Rangli Rangliot is a village  in the Rangli Rangliot CD block in the Darjeeling Sadar subdivision of the Darjeeling district in the state of West Bengal, India.

Geography

Location                        
Rangli Rangliot is located at .

Area overview
The map alongside shows the eastern portion of the Darjeeling Himalayan hill region and a small portion of the terai region in its eastern and southern fringes, all of it in the Darjeeling district. In the Darjeeling Sadar subdivision 61.00% of the total population lives in the rural areas and 39.00% of the population lives in the urban areas. In the Kurseong subdivision 58.41% of the total population lives in the rural areas and 41.59% lives in the urban areas. There are 78 tea gardens/ estates (the figure varies slightly according to different sources), in the district, producing and largely exporting Darjeeling tea. It engages a large proportion of the population directly/ indirectly. Some tea gardens were identified in the 2011 census as census towns or villages. Such places are marked in the map as CT (census town) or R (rural/ urban centre). Specific tea estate pages are marked TE.

Note: The map alongside presents some of the notable locations in the subdivision. All places marked in the map are linked in the larger full screen map.

Demographics
According to the 2011 Census of India, Rangli Rangliot Tea Garden had a total population of 2,616 of which 1,230 (47%) were males and 1,386 (53%) were females. There were 181 persons in the age range of 0 to 6 years. The total number of literate people in Rangli Rangliot was 1,969 (75.27% of the population over 6 years).

Civic Administration

Police station
Rangli Rangliot police station has jurisdiction over the Rangli Rangliot CD block.

Economy
Rangli Rangliot Tea Garden of Duncan Industries Limited was awarded ISO:9002 certification from Det Norske Veritas.

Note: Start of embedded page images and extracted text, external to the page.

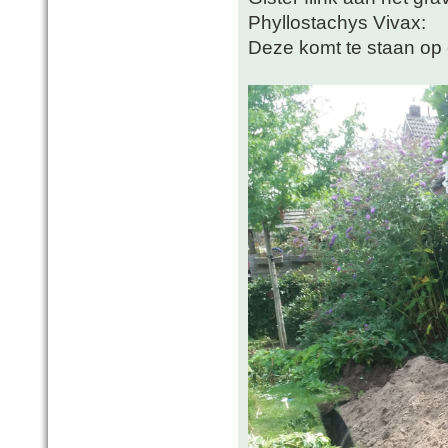
Phyllostachys Vivax:
Deze komt te staan op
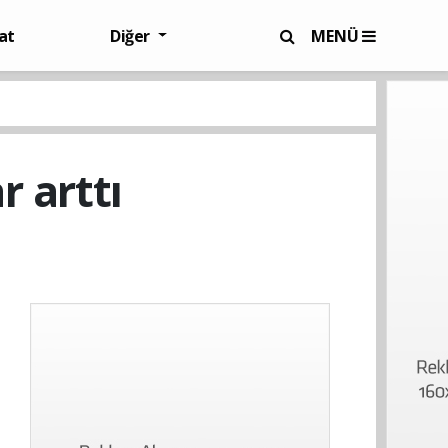
at
Diğer
MENÜ
r arttı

As of 2020, Rangli Rangliot Tea Garden has been facing numerous problems for the past two years or so.

Education
Jinglam Uday Higher Secondary School is an English-medium  coeducational institution established in 1968. It has facilities for teaching from class V to class XII.

Healthcare
Takdah Rural Hospital, with 30 beds at Takdah, is the major government medical facility in the Rangli Rangliot CD block.